Eden as the Cosmic Sanctuary
In ancient Hebraic cosmology, the Garden of Eden (Gan Eden) was not merely a pristine park; it was the original Holy of Holies.
The Text: In Genesis 2:15, YHVH places Adam in the Garden to work it (Avodah - עֲבוֹדָה) and keep it (Shamar - שָׁמַר).
The Depth: These two Hebrew verbs are later paired exclusively in the Torah to describe the duties of the Levites guarding the Tabernacle (Numbers 3:7-8). Adam is established not as a gardener, but as the inaugural High Priest of the earthly realm.
The Installation of the Tselem
When a king in the Ancient Near East built a temple, the final act of dedication was placing his image—his tselem (צֶלֶם)—in the center of the sanctuary to declare his sovereign rule over that territory.

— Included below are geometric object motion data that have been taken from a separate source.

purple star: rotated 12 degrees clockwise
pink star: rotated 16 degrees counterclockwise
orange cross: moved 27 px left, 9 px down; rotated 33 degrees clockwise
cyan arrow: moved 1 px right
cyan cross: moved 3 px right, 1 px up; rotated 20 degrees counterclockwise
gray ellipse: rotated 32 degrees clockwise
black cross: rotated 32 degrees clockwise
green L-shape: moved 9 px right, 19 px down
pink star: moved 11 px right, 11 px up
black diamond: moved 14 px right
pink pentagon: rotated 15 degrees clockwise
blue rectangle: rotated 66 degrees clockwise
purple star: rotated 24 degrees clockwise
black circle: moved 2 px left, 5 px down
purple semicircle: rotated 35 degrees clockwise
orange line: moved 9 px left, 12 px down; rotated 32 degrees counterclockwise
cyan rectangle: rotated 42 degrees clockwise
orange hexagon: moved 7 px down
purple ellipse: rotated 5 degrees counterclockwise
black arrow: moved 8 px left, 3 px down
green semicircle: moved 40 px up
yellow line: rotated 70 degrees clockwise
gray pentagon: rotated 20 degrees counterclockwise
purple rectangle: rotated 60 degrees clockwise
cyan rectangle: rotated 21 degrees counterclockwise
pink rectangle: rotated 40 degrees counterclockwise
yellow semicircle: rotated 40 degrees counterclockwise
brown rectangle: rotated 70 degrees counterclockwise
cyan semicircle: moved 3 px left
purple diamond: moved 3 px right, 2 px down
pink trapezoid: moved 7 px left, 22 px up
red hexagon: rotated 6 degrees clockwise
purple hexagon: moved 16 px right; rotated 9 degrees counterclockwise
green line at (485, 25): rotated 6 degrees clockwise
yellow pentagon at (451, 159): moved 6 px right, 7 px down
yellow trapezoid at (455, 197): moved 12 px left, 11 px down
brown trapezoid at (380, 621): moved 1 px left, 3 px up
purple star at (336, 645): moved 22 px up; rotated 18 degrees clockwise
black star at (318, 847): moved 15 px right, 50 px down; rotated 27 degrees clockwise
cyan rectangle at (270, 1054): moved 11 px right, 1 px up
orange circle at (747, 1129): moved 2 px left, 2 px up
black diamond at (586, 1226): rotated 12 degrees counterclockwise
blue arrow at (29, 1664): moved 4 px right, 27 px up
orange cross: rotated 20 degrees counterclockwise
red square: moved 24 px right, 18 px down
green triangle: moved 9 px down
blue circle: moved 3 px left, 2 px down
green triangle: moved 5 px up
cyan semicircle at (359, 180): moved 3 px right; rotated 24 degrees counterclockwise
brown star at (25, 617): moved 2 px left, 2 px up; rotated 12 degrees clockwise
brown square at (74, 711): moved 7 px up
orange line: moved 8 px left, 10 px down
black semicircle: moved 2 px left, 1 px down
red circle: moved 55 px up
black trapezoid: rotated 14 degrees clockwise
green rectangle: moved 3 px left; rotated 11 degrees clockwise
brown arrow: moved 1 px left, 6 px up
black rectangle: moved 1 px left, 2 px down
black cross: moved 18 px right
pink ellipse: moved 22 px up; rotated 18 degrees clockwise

The Text: Genesis 1:26 states, “Let us make man in our image (Tselem), after our likeness (Demut - דְּמוּת).”
The Depth: God built the cosmic temple of the universe in six days. On the final day, He placed His tselem—Adam—in the sanctuary of Eden. Adam was the living, breathing idol of the invisible God. He was granted the Bechorah (Firstborn status), which carries both the legal authority to rule the estate and the spiritual duty to mediate the Father’s presence.
The Covenantal High Treason
The Fall in Genesis 3 is not a simple moral lapse; it is a coup d’état.
The Text: Adam and Havah consume the fruit to be “like God” (Genesis 3:5).
The Depth: They already possessed the Demut (likeness) of God. The deception of the Nahash (Serpent) was tempting them to seize autonomy—to define Tov (Good) and Ra (Evil) independently of the Father. This constituted high treason. By rebelling, Adam forfeited the Bechorah. He was stripped of his priestly garments of light (Kavod) and exiled from the Sanctuary precinct.
The Eschatological Adam
The mission of Rav Yeshua is to succeed where the first cosmic priest failed.
The Text: 1 Corinthians 15:45 declares, “The first man Adam became a living being [Greek: psuchen zōsan]; the last Adam became a life-giving spirit [Greek: pneuma zōopoioyn].”
The Depth: Yeshua enters the cosmos as the ultimate Tselem Elohim (Image of God). He faces the Nahash in the wilderness and the garden (Gethsemane), maintaining perfect obedience to the Father’s definition of Good and Evil. He reclaims the Bechorah and restores the Kehunah (Priesthood), opening the veil back into the Edenic sanctuary.